Il partito di maggioranza artificialmente assoluta peserebbe di più nell’elezione del Presidente, che avverrebbe con una formula più semplificata rispetto a quella attuale. Il capo dello Stato, perciò, manterrebbe le sue prerogative di “architrave del sistema”, ma diventerebbe il garante più della maggioranza che l’ha eletto che non della Costituzione. In parole povere, sarebbe difficile ritrovarci un altro Ciampi capace di opporsi ai desideri di Berlusconi quando questi superino i limiti costituzionali.

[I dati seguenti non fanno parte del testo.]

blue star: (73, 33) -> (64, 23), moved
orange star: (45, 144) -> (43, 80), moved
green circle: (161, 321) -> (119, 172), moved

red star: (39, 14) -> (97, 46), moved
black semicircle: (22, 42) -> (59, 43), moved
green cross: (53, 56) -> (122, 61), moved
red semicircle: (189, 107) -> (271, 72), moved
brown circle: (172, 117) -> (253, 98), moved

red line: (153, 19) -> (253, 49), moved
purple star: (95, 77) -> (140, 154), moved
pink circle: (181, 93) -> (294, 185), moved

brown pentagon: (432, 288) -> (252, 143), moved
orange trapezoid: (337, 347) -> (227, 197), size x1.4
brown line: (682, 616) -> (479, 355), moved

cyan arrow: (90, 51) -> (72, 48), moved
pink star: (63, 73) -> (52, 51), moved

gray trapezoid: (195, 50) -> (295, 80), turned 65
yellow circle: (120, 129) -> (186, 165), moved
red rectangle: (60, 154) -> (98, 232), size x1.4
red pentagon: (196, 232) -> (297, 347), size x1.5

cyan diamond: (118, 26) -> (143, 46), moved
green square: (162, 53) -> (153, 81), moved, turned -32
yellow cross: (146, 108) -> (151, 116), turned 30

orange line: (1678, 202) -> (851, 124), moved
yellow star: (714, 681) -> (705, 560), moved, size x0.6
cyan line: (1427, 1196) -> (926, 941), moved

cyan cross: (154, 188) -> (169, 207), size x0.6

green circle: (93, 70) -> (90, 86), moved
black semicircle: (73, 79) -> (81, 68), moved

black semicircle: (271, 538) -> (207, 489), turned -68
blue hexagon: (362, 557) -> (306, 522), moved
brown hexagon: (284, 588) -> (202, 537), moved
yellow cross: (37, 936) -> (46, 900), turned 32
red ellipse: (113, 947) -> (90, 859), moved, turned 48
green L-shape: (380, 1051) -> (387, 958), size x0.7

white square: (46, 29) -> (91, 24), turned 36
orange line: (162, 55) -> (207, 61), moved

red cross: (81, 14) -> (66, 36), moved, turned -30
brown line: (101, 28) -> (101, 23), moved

E la Consulta? La maggioranza vi peserebbe di più grazie al combinato disposto tra sistema prevalentemente monocamerale ed Italicum. L’articolo 135, che disciplina la composizione della Corte Costituzionale in apparenza cambia poco, poiché stabilisce che «La Corte costituzionale è composta da 15 giudici, dei quali un terzo nominato dal Presidente della Repubblica, un terzo dalle supreme magistrature ordinarie ed amministrative, tre dalla Camera dei deputati e due dal Senato della Repubblica». Facciamo due conti. Sappiamo già che la maggioranza artificiale prodotta dall’Italicum consentirà di non cercare neppure l’accordo con la minoranza per la designazione dei giudici da parte della Camera, perciò i tre espressi da Montecitorio potrebbero tranquillamente “appartenere” alla sola maggioranza, Sappiamo inoltre che il Presidente potrebbe essere una figura più gradita alla maggioranza più che un “saggio” espresso dal compromesso tra le varie forze politiche, come finora più o meno è avvenuto, e che quindi i “suoi” giudici potrebbero essere anche giudici della maggioranza. E, se le probabilità non sono opinioni, ci sarebbe anche il rischio che uno dei due giudici del Senato potrebbe essere “gradito” al governo.
Più sfumato il discorso sel Csm, la cui composizione potrebbe essere orientata in senso filogovernativo da due elementi, “di fatto” (cioè i rapporti tra singoli magistrati e politici), che peserebbero di più in un sistema basato sul superpremierato, e di diritto. Sui secondi non c’è nulla da dire, perché si resta nell’imponderabile e occorre evitare i processi alle intenzioni. Sui primi vale lo stesso discorso fatto per la Consulta: l’articolo 104 prevede che un terzo dei membri del Csm sia eletto da Camera e Senato in seduta comune e chiede due maggioranze qualificate: i tre quinti dei parlamentari per i primi due scrutini e i tre quinti dei presenti dal terzo scrutinio in avanti. Nel primo caso abbiamo un numero certo: 435 voti tra deputati e senatori. Nel secondo caso potrebbero bastare 400 voti. Se si considera che la Camera avrà comunque una maggioranza certa e che circa la metà dei senatori potrebbero essere espressi dalla stessa maggioranza la possibilità che il partito-governo dica la sua anche nell’organo di autogoverno dei giudici non è remota. Anzi. Serve altro?